Assignment #2: Movie Star Pairs

Your program should repeatedly prompt for the name of a movie star. For each movie star it will list the actor or actress who has been in the most movies with the movie star. If there is a tie, all persons in the tie are listed. For each actor in the listing shared movies are to be listed. For example, if the input actor is "Hanks, Tom", the output would look something like:
Reiner, Tracy (5 shared roles): 
	Apollo 13 (1995)
	Big (1988)
	League of Their Own, A (1992)
	Nothing in Common (1986)
	That Thing You Do! (1996)
For "Roberts, Julia" there is a tie, so output would look something like
D'Onofrio, Vincent (3 shared roles): 
	Dying Young (1991)
	Mystic Pizza (1988)
	Player, The (1992)

Roberts, Lisa (I) (3 shared roles): 
	I Love Trouble (1994)
	Runaway Bride (1999)
	Something to Talk About (1995)

The Input File

There are two data files; both have identical formats. These files are: actors file and actresses file. These files are both compressed in .gz format, and were obtained from the Internet Movie Database. Combined, they are 45.5 Mbytes (compressed!) and were last updated Jan 9, 2002. These files are available in the AUL in the folder \\cougar\cop3530, and also /home/aul1/cop3530 on the Unix boxes. YOU MAY NOT COPY THEM INTO ANY OF THE LOCAL FIU MACHINES BECAUSE YOU WILL EXCEED YOUR DISK QUOTA.

These datafiles contain approximately 590,000 actors/actresses in a total of 171,000 movies, with 1,900,000 roles. These files also list TV roles, but you must not include TV roles in your analysis.

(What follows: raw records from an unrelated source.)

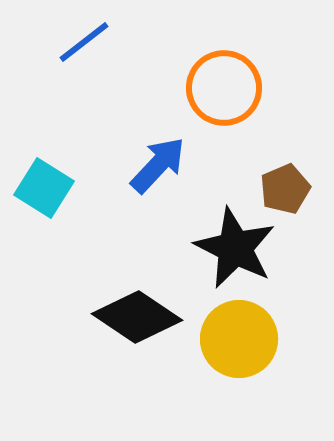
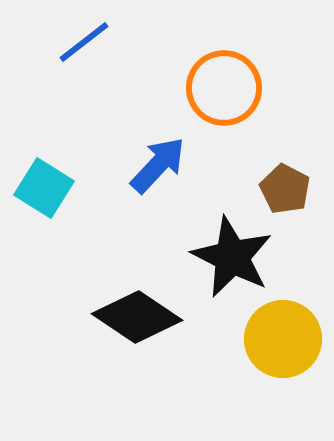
brown pentagon: rotated 21 degrees counterclockwise
black star: moved 3 px left, 9 px down
yellow circle: moved 44 px right
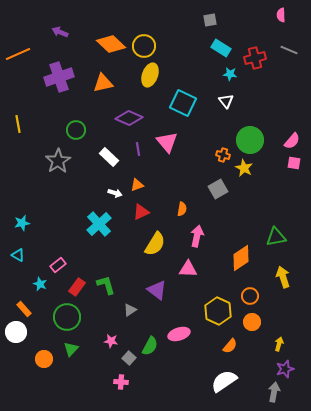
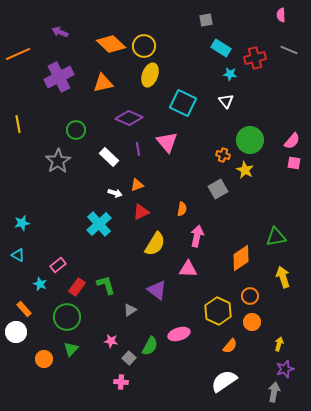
gray square at (210, 20): moved 4 px left
purple cross at (59, 77): rotated 8 degrees counterclockwise
yellow star at (244, 168): moved 1 px right, 2 px down
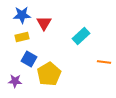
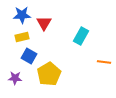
cyan rectangle: rotated 18 degrees counterclockwise
blue square: moved 3 px up
purple star: moved 3 px up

Before you run on the large data sets, use the small (uncompressed) file sample.list to debug the basic algorithms. In this data file, there are six actors, named a, b, c, d, e, and f, who have been in movies such as X, Y, and Z.

Input File Hints

Since it is not my input file, I cannot answer questions about it. Here are some observations that I used in my program, that should suffice. You can read the input file line by line by wrapping a FileInputStream inside a BufferedInputStream inside a GZIPInputStream inside an InputStreamReader inside a BufferedReader. You may not uncompress the file outside of your program.
  1. There are over 200 lines of preamble that can be skipped. This varies from file to file. However, you can figure it out by skipping all lines until the first occurrence of a line that begins with "Name", and then skipping one more.
  2. There are many postamble lines, too, starting with a line that has at least nine dashes (i.e. ---------).
  3. A name is listed once; all roles are together; the name starts in the first column.
  4. A movie title follows the optional name and a few tab stops ('\t'). There are some messed up entries that have spaces in addition to tab stops.
  5. The year should be part of the movie title.
  6. Movies made in 2002 or later should be skipped.
  7. A TV movie, indicated by (TV) following the year, is to be skipped.
  8. Archive material, indicated by (archive footage), is to be skipped. (Otherwise JFK is a movie star).
  9. A TV series, indicated by a leading " in the title is to be skipped.
  10. A video-only movie, indicated by (V) following the year is allowed.
  11. Blank lines separate actors/actresses, and should be skipped.

Strategy

In order to compute your answers, you will need to store the data that you read. The main data structures are a Map in which each key is an Actor and each value is the corresponding list of movies that the actor has been in, and then a second Map, in which key is a movie and each value is the list of Actors in the movie (i.e. the cast). A movie is represented simply as a String that includes the year in which it was made, but an Actor includes both the name of the actor, and a data field that you can use to store computed information later on. Thus, ideally, you would like to define a class that looks somewhat like this:

public class Database
{
  private static final class Actor
  {
     String name;
     int    data;  // number of shared movies,
                   // determined by computeSharedMovies

     public String toString( )
       { return name; }

     public int hashCode( )
       { return name.hashCode( ); }

     public boolean equals( Object other )
       { return (other instanceof Actor) &&
                ( (Actor) other ).name.equals( name ); }
  }

    // Open fileName; update the maps
  public void loadFile( String fileName ) throws IOException
    { ... }

    // This can be called after the maps are built.
    // The method will place in each Actor's data field
    // an int representing the number of movies shared with actor parameter.
  public void computeSharedMovies( String actor )
    { ... }

    // This can be called after computeSharedMovies.
    // It scans through all actors, finding the largest
    // data field. In case of ties, all of the tied Actors
    // are returned in the List.
  public List mostSharedMovies( )
    { ... }

  public int getActorCount( )
    { ... }

  public int getMovieCount( )
    { ... }

  private Map actorsToMovies = new HashMap( );
  private Map moviesToActors = new HashMap( );
}
 

Memory Details

The description above is pretty much what you have to do, except that you must take extra steps to avoid running out of memory.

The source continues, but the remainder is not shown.